For the ribosome localization, TM had an F1 score of 0.77, which is comparable to DeepFinder (median F1 = 0.83) and DeePiCt (median F1 = 0.79). TM performs significantly better on FAS (F1 = 0.70, Supplementary Fig. 15) than DeepFinder (median F1 = 0.11) and DeePiCt (median F1 = 0.46). Finally, in contrast to DeepFinder and DeePiCt that faced challenges locating the NPC, TM demonstrated its capability to precisely identify the individual NPC subunits with z-scores >20 (Supplementary Fig. 15d), as confirmed by expert inspection. TM also localized membranes with a generic, unadjusted template. All results for DeepFinder and DeePiCt were taken from ref. 30.
Discussion
The comprehensive identification of particles in electron tomograms remains challenging. Despite its conceptual simplicity, template matching has been considered a low-precision method, and its application has been limited by the low signal-to-noise ratio of tomographic data, the scarce availability of suitable templates, and the lack of objective optimization of search parameters. Here, we have shown that template matching can identify the positions and orientations of multiple macromolecular complexes in living cells with high accuracy and fidelity. For this task, templates can be used from multiple sources such as data banks, simulations, homology modeling, or volumetric data from the tomograms. For maximum efficiency, we developed software for an in silico parameter optimization and GPU-accelerated Python Stopgap for template marching (GAPSTOPTM).

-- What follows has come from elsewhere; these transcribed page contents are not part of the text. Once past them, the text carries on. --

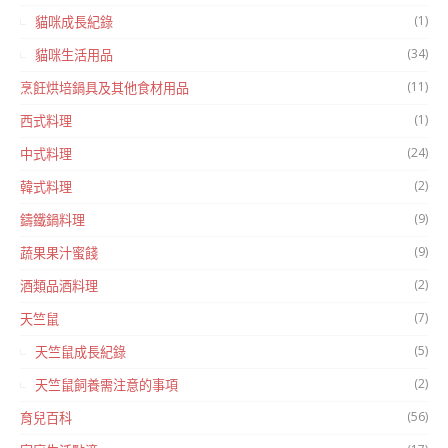
(1)
貓咪成長紀錄
(34)
貓咪生活用品
(11)
烹飪烘培鍋具及其他食材用品
(1)
西式料理
(24)
中式料理
(2)
韓式料理
(9)
鑄鐵鍋料理
(9)
蔬果果汁蜜餞
(2)
酒類品酒料理
(7)
天竺鼠
(5)
天竺鼠成長紀錄
(2)
天竺鼠飼養需注意的事項
(56)
育兒百科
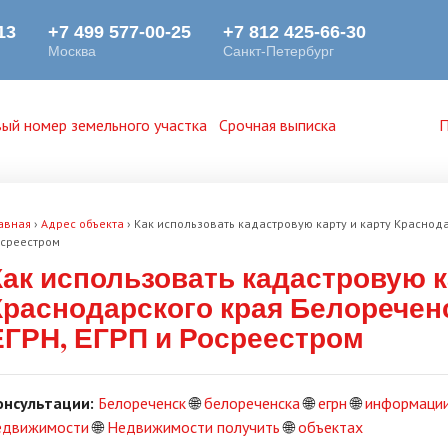
ый номер земельного участка
Срочная выписка
П
авная
›
Адрес объекта
›
Как использовать кадастровую карту и карту Краснода
среестром
Как использовать кадастровую к
Краснодарского края Белоречен
ЕГРН, ЕГРП и Росреестром
онсультации:
Белореченск
🌐
белореченска
🌐
егрн
🌐
информаци
едвижимости
🌐
Недвижимости получить
🌐
объектах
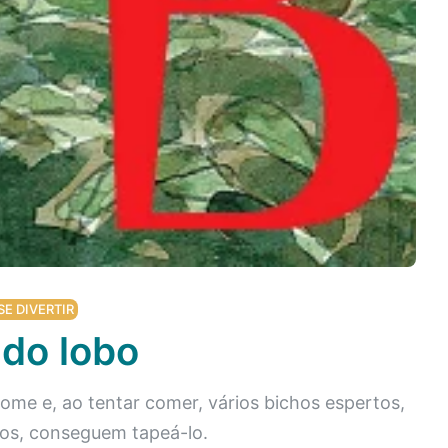
SE DIVERTIR
do lobo
ome e, ao tentar comer, vários bichos espertos,
os, conseguem tapeá-lo.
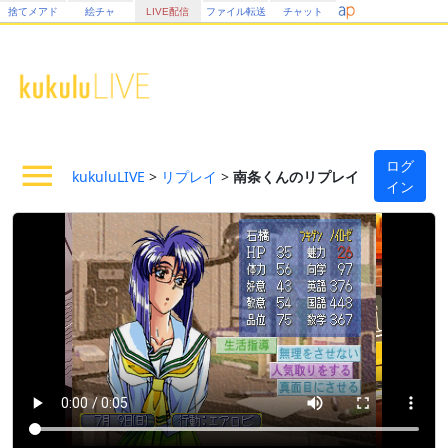
捨てメアド
絵チャ
LIVE配信
ファイル転送
チャット
ログ
kukuluLIVE
>
リプレイ
>
南条くんのリプレイ
イン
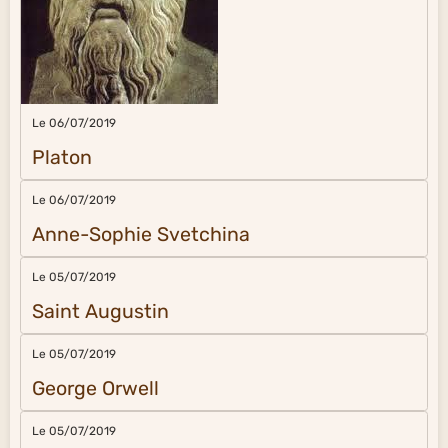
Le 06/07/2019
Platon
Le 06/07/2019
Anne-Sophie Svetchina
Le 05/07/2019
Saint Augustin
Le 05/07/2019
George Orwell
Le 05/07/2019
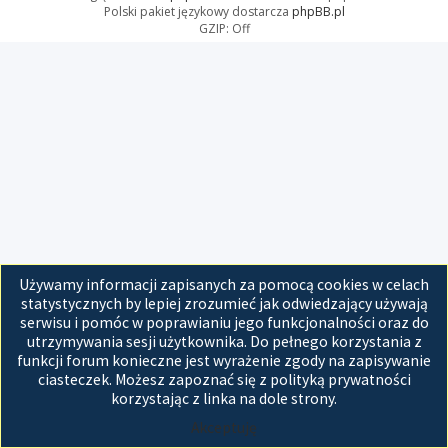
Polski pakiet językowy dostarcza
phpBB.pl
GZIP: Off
Używamy informacji zapisanych za pomocą cookies w celach
statystycznych by lepiej zrozumieć jak odwiedzający używają
serwisu i pomóc w poprawianiu jego funkcjonalności oraz do
utrzymywania sesji użytkownika. Do pełnego korzystania z
funkcji forum konieczne jest wyrażenie zgody na zapisywanie
ciasteczek. Możesz zapoznać się z polityką prywatności
korzystając z linka na dole strony.
Akceptuję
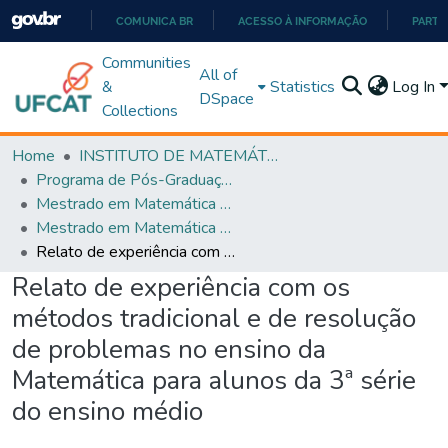
COMUNICA BR
ACESSO À INFORMAÇÃO
PARTI
IR
Communities
All of
PARA
&
Statistics
Log In
DSpace
O
Collections
CONTEÚDO
Home
INSTITUTO DE MATEMÁTICA E TECNOLOGIA
Programa de Pós-Graduação em Matemática (PROFMAT)
Mestrado em Matemática em Rede Nacional - PROFMAT
Mestrado em Matemática em Rede Nacional - PROFMAT
Relato de experiência com os métodos tradicional e de resolução de problemas no ensino da Matemática para alunos da 3ª série do ensino médio
Relato de experiência com os
métodos tradicional e de resolução
de problemas no ensino da
Matemática para alunos da 3ª série
do ensino médio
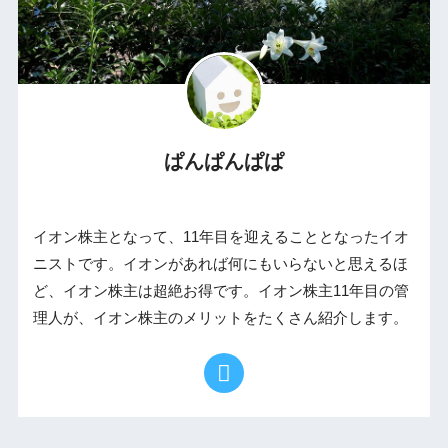
ぱんぱんぱぱ
イオン株主となって、11年目を迎えることとなったイオ
ニストです。イオンがあれば何にもいらないと思えるほ
ど、イオン株主は超絶お得です。イオン株主11年目の管
理人が、イオン株主のメリットをたくさん紹介します。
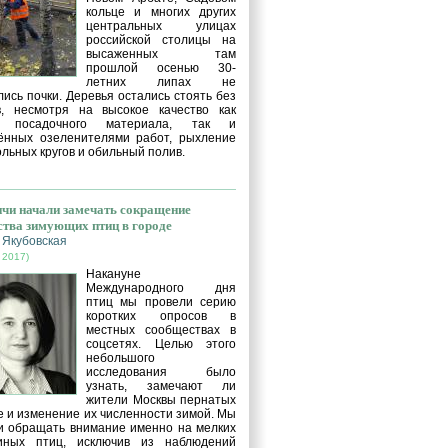
кольце и многих других
центральных улицах
российской столицы на
высаженных там
прошлой осенью 30-
летних липах не
ись почки. Деревья остались стоять без
в, несмотря на высокое качество как
о посадочного материала, так и
ённых озеленителями работ, рыхление
льных кругов и обильный полив.
чи начали замечать сокращение
ства зимующих птиц в городе
 Якубовская
 2017)
Накануне
Международного дня
птиц мы провели серию
коротких опросов в
местных сообществах в
соцсетях. Целью этого
небольшого
исследования было
узнать, замечают ли
жители Москвы пернатых
е и изменение их численности зимой. Мы
и обращать внимание именно на мелких
иных птиц, исключив из наблюдений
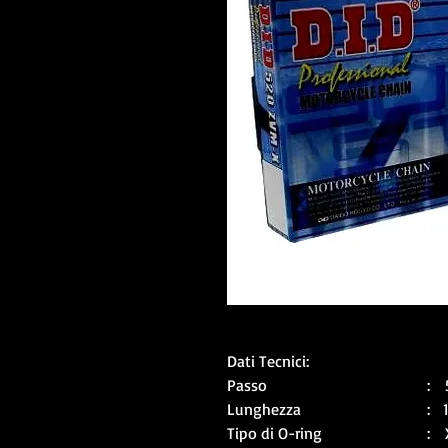
Dati Tecnici:
Passo
: 
Lunghezza
: 
Tipo di O-ring
: 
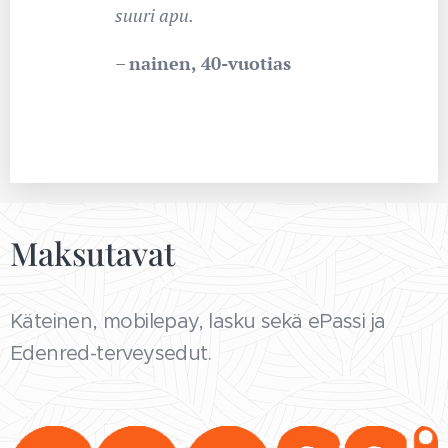
suuri apu.
–
nainen, 40-vuotias
Maksutavat
Käteinen, mobilepay, lasku sekä ePassi ja
Edenred-terveysedut.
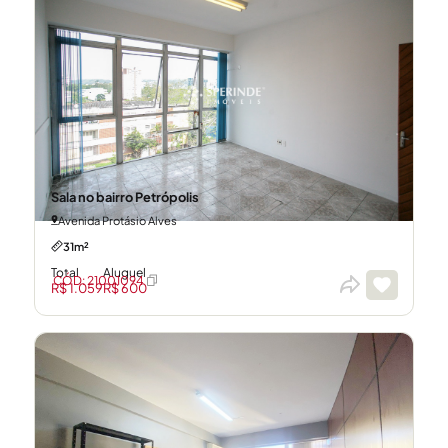
Sala no bairro Petrópolis
Avenida Protásio Alves
31m²
Total
Aluguel
CÓD: 21001094
R$ 1.059
R$ 600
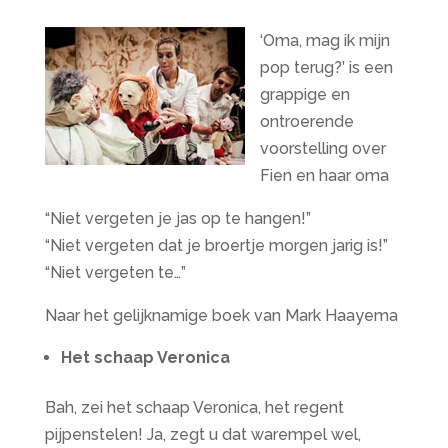
‘Oma, mag ik mijn
pop terug?’ is een
grappige en
ontroerende
voorstelling over
Fien en haar oma
“Niet vergeten je jas op te hangen!”
“Niet vergeten dat je broertje morgen jarig is!”
“Niet vergeten te…”
Naar het gelijknamige boek van Mark Haayema
Het schaap Veronica
Bah, zei het schaap Veronica, het regent
pijpenstelen! Ja, zegt u dat warempel wel,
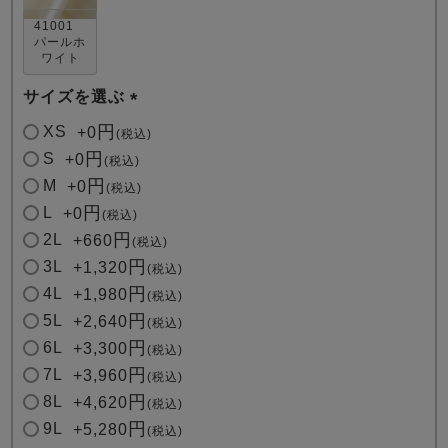
41001
パールホ
ワイト
サイズを選ぶ
(
XS
+
0
税込
必
S
+
0
税込
売れ筋ランキング
新着商品
須
M
+
0
- Item Ranking -
- New Arrival -
税込
)
L
+
0
税込
2L
+
660
税込
すべてのデザインのパジャマ一覧はこちら
3L
+
1,320
税込
4L
+
1,980
税込
5L
+
2,640
税込
6L
+
3,300
税込
7L
+
3,960
税込
8L
+
4,620
税込
9L
+
5,280
税込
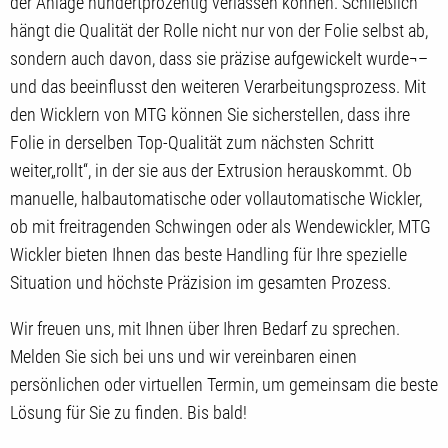
der Anlage hundertprozentig verlassen können. Schließlich
hängt die Qualität der Rolle nicht nur von der Folie selbst ab,
sondern auch davon, dass sie präzise aufgewickelt wurde¬–
und das beeinflusst den weiteren Verarbeitungsprozess. Mit
den Wicklern von MTG können Sie sicherstellen, dass ihre
Folie in derselben Top-Qualität zum nächsten Schritt
weiter„rollt“, in der sie aus der Extrusion herauskommt. Ob
manuelle, halbautomatische oder vollautomatische Wickler,
ob mit freitragenden Schwingen oder als Wendewickler, MTG
Wickler bieten Ihnen das beste Handling für Ihre spezielle
Situation und höchste Präzision im gesamten Prozess.
Wir freuen uns, mit Ihnen über Ihren Bedarf zu sprechen.
Melden Sie sich bei uns und wir vereinbaren einen
persönlichen oder virtuellen Termin, um gemeinsam die beste
Lösung für Sie zu finden. Bis bald!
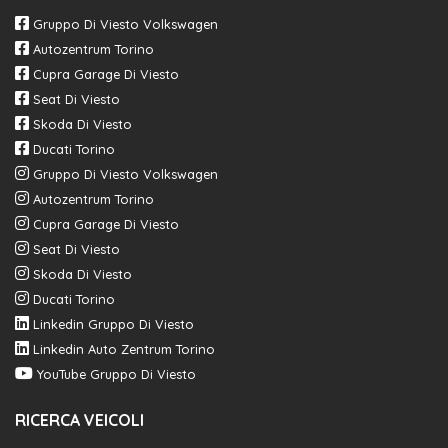
Gruppo Di Viesto Volkswagen
Autozentrum Torino
Cupra Garage Di Viesto
Seat Di Viesto
Skoda Di Viesto
Ducati Torino
Gruppo Di Viesto Volkswagen
Autozentrum Torino
Cupra Garage Di Viesto
Seat Di Viesto
Skoda Di Viesto
Ducati Torino
Linkedin Gruppo Di Viesto
Linkedin Auto Zentrum Torino
YouTube Gruppo Di Viesto
RICERCA VEICOLI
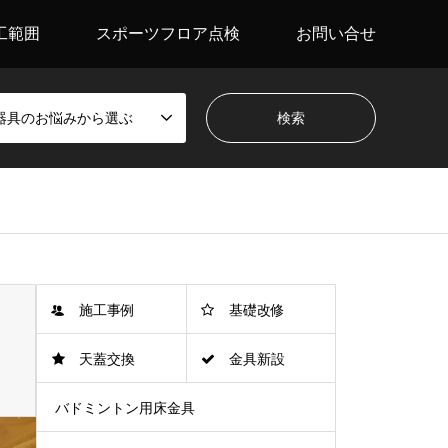
工範囲
スポーツフロア点検
お問い合せ
器具のお悩みから選ぶ
施工事例
基礎改修
天蓋交換
金具新設
バドミントン用床金具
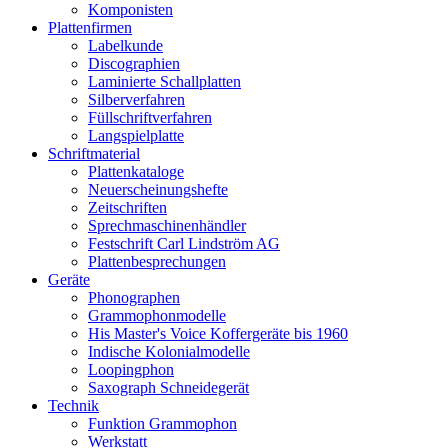
Komponisten
Plattenfirmen
Labelkunde
Discographien
Laminierte Schallplatten
Silberverfahren
Füllschriftverfahren
Langspielplatte
Schriftmaterial
Plattenkataloge
Neuerscheinungshefte
Zeitschriften
Sprechmaschinenhändler
Festschrift Carl Lindström AG
Plattenbesprechungen
Geräte
Phonographen
Grammophonmodelle
His Master's Voice Koffergeräte bis 1960
Indische Kolonialmodelle
Loopingphon
Saxograph Schneidegerät
Technik
Funktion Grammophon
Werkstatt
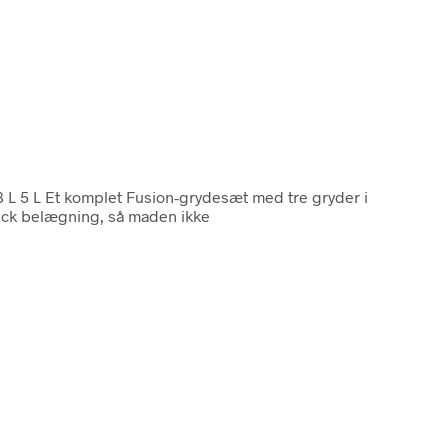
8 L 5 L Et komplet Fusion-grydesæt med tre gryder i
-stick belægning, så maden ikke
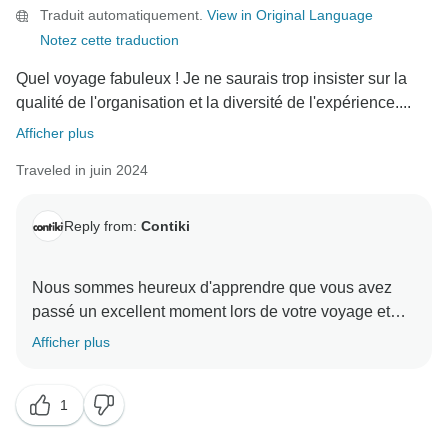
Traduit automatiquement.
View in Original Language
Notez cette traduction
Quel voyage fabuleux ! Je ne saurais trop insister sur la
qualité de l'organisation et la diversité de l'expérience....
Afficher plus
Traveled in juin 2024
Reply from:
Contiki
Nous sommes heureux d'apprendre que vous avez
passé un excellent moment lors de votre voyage et
que notre gestionnaire de voyage a joué un rôle positif
Afficher plus
dans l'amélioration de votre expérience. Nous
apprécions sincèrement que vous ayez choisi Contiki
1
comme partenaire de votre aventure, et vos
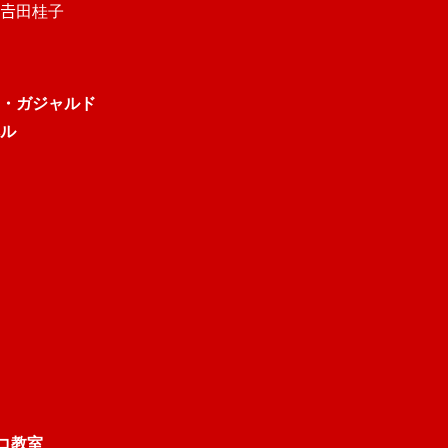
𠮷田桂子
・ガジャルド
ル
ンコ教室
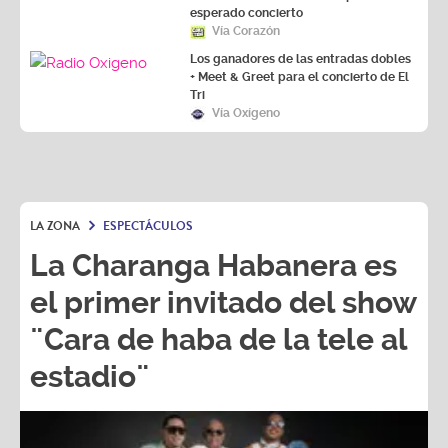
Los ganadores de las entradas dobles
+ Meet & Greet para el concierto de El
Tri
Vía Oxígeno
LA ZONA
ESPECTÁCULOS
La Charanga Habanera es
el primer invitado del show
¨Cara de haba de la tele al
estadio¨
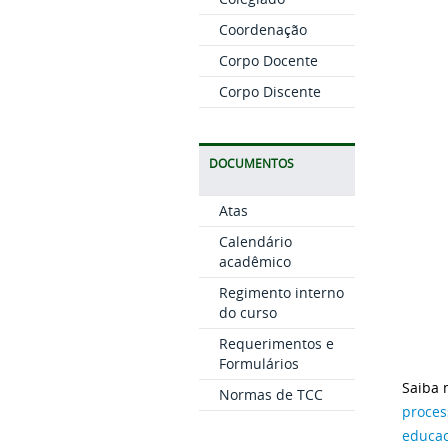
Coordenação
Corpo Docente
Corpo Discente
DOCUMENTOS
Atas
Calendário
acadêmico
Regimento interno
do curso
Requerimentos e
Formulários
Saiba 
Normas de TCC
proces
educac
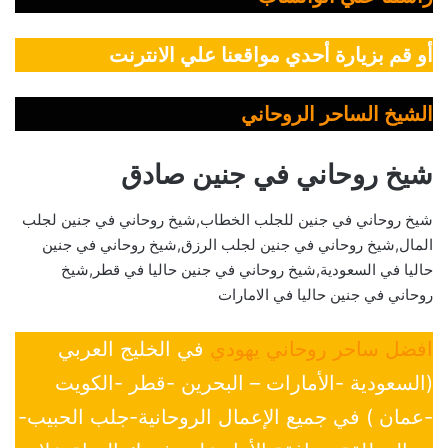
أو قم بزيارة أحدي مواقعنا علي الانترنت
الشيخ الساحر الروحاني
شيخ روحاني في جنين صادق
شيخ روحاني في جنين للجلب الخطاب,شيخ روحاني في جنين لجلب
المال,شيخ روحاني في جنين لجلب الرزق,شيخ روحاني في جنين
حاليا في السعودية,شيخ روحاني في جنين حاليا في قطر,شيخ
روحاني في جنين حاليا في الامارات
افضل ساحر روحاني يهودي
في الخليج العربي
(السعودية -الأمارات – البحرين -قطر -الكويت
-عمان ) في جميع الإعمال الروحانية-جلب الحبيب-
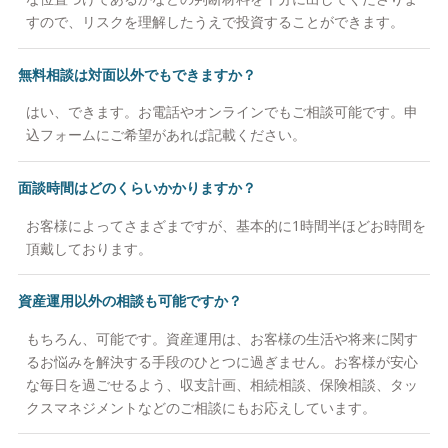
すので、リスクを理解したうえで投資することができます。
無料相談は対面以外でもできますか？
はい、できます。お電話やオンラインでもご相談可能です。申
込フォームにご希望があれば記載ください。
面談時間はどのくらいかかりますか？
お客様によってさまざまですが、基本的に1時間半ほどお時間を
頂戴しております。
資産運用以外の相談も可能ですか？
もちろん、可能です。資産運用は、お客様の生活や将来に関す
るお悩みを解決する手段のひとつに過ぎません。お客様が安心
な毎日を過ごせるよう、収支計画、相続相談、保険相談、タッ
クスマネジメントなどのご相談にもお応えしています。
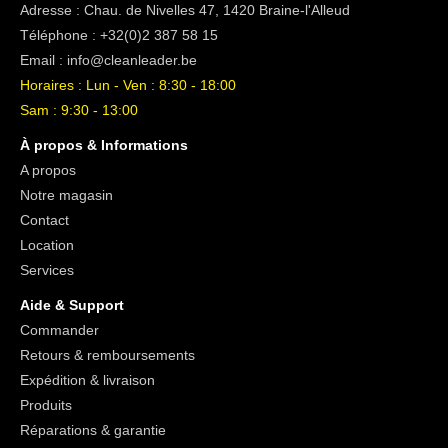
Adresse : Chau. de Nivelles 47, 1420 Braine-l'Alleud
Téléphone :
+32(0)2 387 58 15
Email :
info@cleanleader.be
Horaires : Lun - Ven : 8:30 - 18:00
Sam : 9:30 - 13:00
À propos & Informations
A propos
Notre magasin
Contact
Location
Services
Aide & Support
Commander
Retours & remboursements
Expédition & livraison
Produits
Réparations & garantie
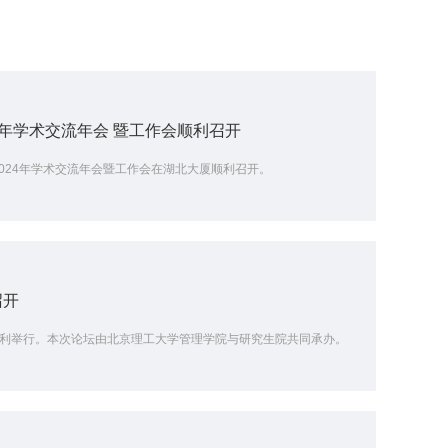
4年学术交流年会 暨工作会顺利召开
2024年学术交流年会暨工作会在湖北大厦顺利召开。
召开
论坛顺利举行。本次论坛由北京理工大学管理学院与研究生院共同承办。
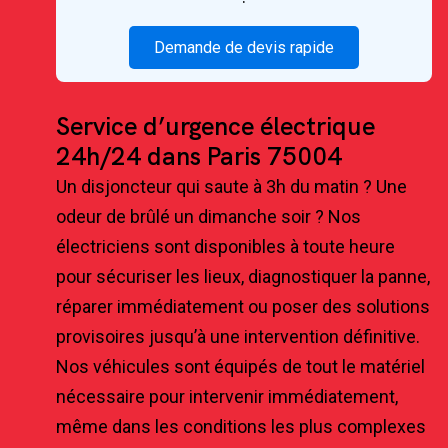
Demande de devis rapide
Service d’urgence électrique
24h/24 dans Paris 75004
Un disjoncteur qui saute à 3h du matin ? Une
odeur de brûlé un dimanche soir ? Nos
électriciens sont disponibles à toute heure
pour sécuriser les lieux, diagnostiquer la panne,
réparer immédiatement ou poser des solutions
provisoires jusqu’à une intervention définitive.
Nos véhicules sont équipés de tout le matériel
nécessaire pour intervenir immédiatement,
même dans les conditions les plus complexes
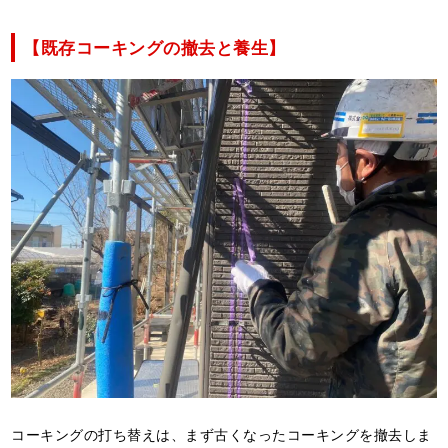
【既存コーキングの撤去と養生】
コーキングの打ち替えは、まず古くなったコーキングを撤去しま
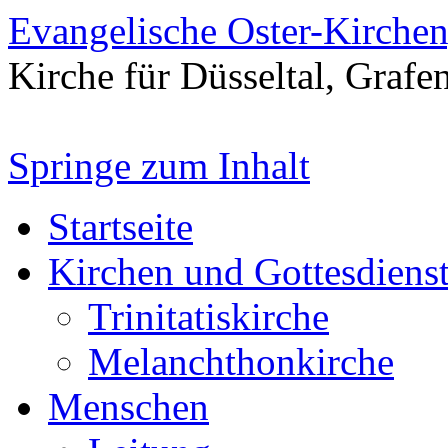
Evangelische Oster-Kirche
Kirche für Düsseltal, Grafe
Springe zum Inhalt
Startseite
Kirchen und Gottesdiens
Trinitatiskirche
Melanchthonkirche
Menschen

With optimized TM, we achieved a mass resolution of 100 kDa in experimental tomograms of a crowded cell. Using a generic template for human tubulin, we could readily localize individual tubulin subunits in a high-resolution CryoET map of D. discoideum cells (Fig. 6b, Supplementary Fig. 12). High-confidence TM thus pushes into a particle size regime in situ that covers much of cellular biology.
By exploiting geometric and contextual features, one can further improve the likelihood of finding objects by template matching. Vaults, for example, are of low abundance with a low-contrast interior, but their unique shape facilitates identification with confidence (Fig. 1 and Supplementary Fig. 2). Spatial extent is also important for TM. Another strategy to search for smaller objects is to decrease the voxel size (the same object will occupy more voxels, increasing the range of frequencies describing the template), which allowed us to locate ribosomal subunits and distinguish between ribosomal substates. However, the location of smaller isolated objects poses an additional challenge: the unambiguous validation of the peaks. In the cases presented here, we used annotated data (Figs. 3, 5 and Supplementary Figs. 5, 14, and 15) and expert inspection (Figs. 1, 4, 6 and Supplementary Figs. 7–9 and 11–16). However, when considering smaller structures, an increase in the number of peaks and volumes of high significance is expected. To overcome this challenge, we envision a hierarchical approach in which we mask parts of the volume where we have high confidence in the presence of an object and then perform a focused search for smaller objects. Still, relying on template matching alone may be insufficient, and additional information, such as abundance data would need to be incorporated to effectively analyze TM results.
High-confidence TM outperforms existing deep-learning-based tools in the reliable detection of challenging low-abundance and low-density complexes (e.g., NPC). TM delivers competitive or superior statistics compared to recent approaches based on artificial neural network architectures29,30. Unlike existing deep-learning-based approaches29,30,31, TM does not require any prior training, which makes it possible to precisely localize subunits and identify functional substates by distinguishing between multiple conformations (Figs. 5 and 6 and Supplementary Fig. 12). However, the widespread use of template matching was limited by its computational expense, due to the nature of the algorithm that evaluates each voxel in the volume and the need of extensive angular sampling (up to hundreds of thousands of orientations)41. This problem was exacerbated in the current STOPGAP implementation with limited parallelization across CPUs. However, the TM algorithm is by construction embarrassingly parallel and relies on Fourier transformation, which is highly efficient on graphics processing units (GPUs). Therefore, we developed and released GAPSTOPTM to harness the GPU’s parallel capabilities for TM while preserving the unique missing wedge and noise correlation modeling of the STOPGAP implementation36. Significant speedups by using GPUs were also reported for pytom_tm41.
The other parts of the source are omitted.